__Records shown__:
Content starts
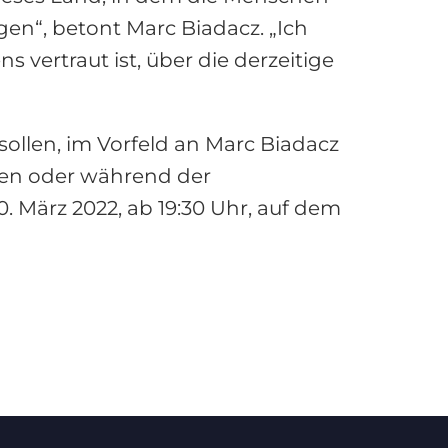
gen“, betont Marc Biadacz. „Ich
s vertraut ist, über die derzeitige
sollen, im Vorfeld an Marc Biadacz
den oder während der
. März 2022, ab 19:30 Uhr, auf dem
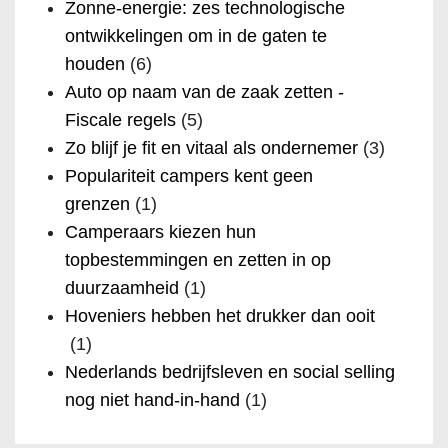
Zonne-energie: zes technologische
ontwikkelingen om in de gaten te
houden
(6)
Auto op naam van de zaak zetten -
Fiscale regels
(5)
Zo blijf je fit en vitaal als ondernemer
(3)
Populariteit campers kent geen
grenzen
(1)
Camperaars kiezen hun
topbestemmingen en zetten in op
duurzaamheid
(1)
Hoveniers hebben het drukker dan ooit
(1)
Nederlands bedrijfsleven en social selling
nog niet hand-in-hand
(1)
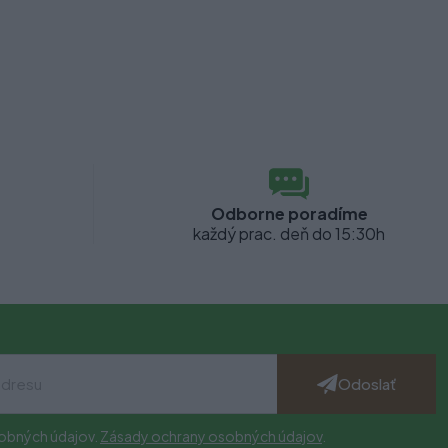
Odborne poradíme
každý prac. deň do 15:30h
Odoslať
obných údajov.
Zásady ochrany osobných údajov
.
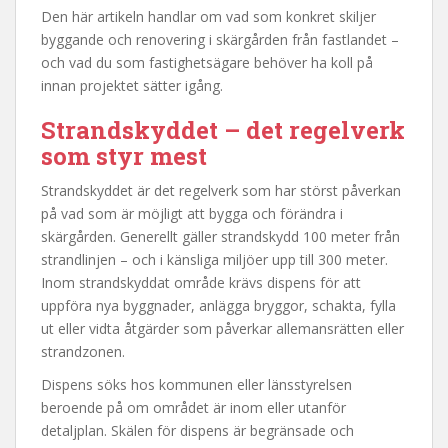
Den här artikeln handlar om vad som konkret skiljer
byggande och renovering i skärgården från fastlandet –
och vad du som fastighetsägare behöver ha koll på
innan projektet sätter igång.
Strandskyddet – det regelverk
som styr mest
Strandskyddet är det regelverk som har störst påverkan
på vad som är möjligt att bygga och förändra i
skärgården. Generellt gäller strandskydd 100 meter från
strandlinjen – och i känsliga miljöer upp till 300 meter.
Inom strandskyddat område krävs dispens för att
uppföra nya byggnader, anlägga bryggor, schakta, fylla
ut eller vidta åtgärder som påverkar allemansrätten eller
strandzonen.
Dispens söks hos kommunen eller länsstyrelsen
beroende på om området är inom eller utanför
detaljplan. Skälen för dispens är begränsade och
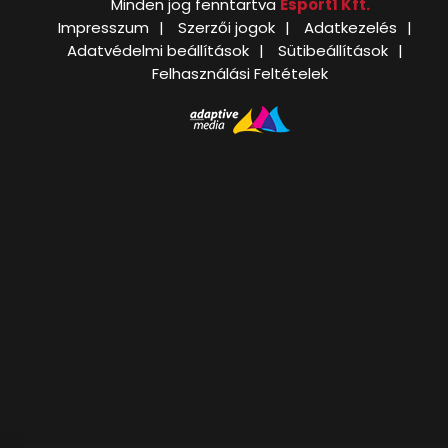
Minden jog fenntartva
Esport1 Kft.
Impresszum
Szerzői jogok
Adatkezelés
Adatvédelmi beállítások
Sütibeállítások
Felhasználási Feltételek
Content ends
__Exercise details__: Give back the material above exactly as written, but omit the images.

__Response to the task__:
gen“, betont Marc Biadacz. „Ich
s vertraut ist, über die derzeitige
sollen, im Vorfeld an Marc Biadacz
den oder während der
. März 2022, ab 19:30 Uhr, auf dem
Zonne-energie: zes technologische
ontwikkelingen om in de gaten te
houden
(6)
Auto op naam van de zaak zetten -
Fiscale regels
(5)
Zo blijf je fit en vitaal als ondernemer
(3)
Populariteit campers kent geen
grenzen
(1)
Camperaars kiezen hun
topbestemmingen en zetten in op
duurzaamheid
(1)
Hoveniers hebben het drukker dan ooit
(1)
Nederlands bedrijfsleven en social selling
nog niet hand-in-hand
(1)
Odborne poradíme
každý prac. deň do 15:30h
Odoslať
obných údajov.
Zásady ochrany osobných údajov
.
Den här artikeln handlar om vad som konkret skiljer
byggande och renovering i skärgården från fastlandet –
och vad du som fastighetsägare behöver ha koll på
innan projektet sätter igång.
Strandskyddet – det regelverk
som styr mest
Strandskyddet är det regelverk som har störst påverkan
på vad som är möjligt att bygga och förändra i
skärgården. Generellt gäller strandskydd 100 meter från
strandlinjen – och i känsliga miljöer upp till 300 meter.
Inom strandskyddat område krävs dispens för att
uppföra nya byggnader, anlägga bryggor, schakta, fylla
ut eller vidta åtgärder som påverkar allemansrätten eller
strandzonen.
Dispens söks hos kommunen eller länsstyrelsen
beroende på om området är inom eller utanför
detaljplan. Skälen för dispens är begränsade och
Minden jog fenntartva
Esport1 Kft.
Impresszum
Szerzői jogok
Adatkezelés
Adatvédelmi beállítások
Sütibeállítások
Felhasználási Feltételek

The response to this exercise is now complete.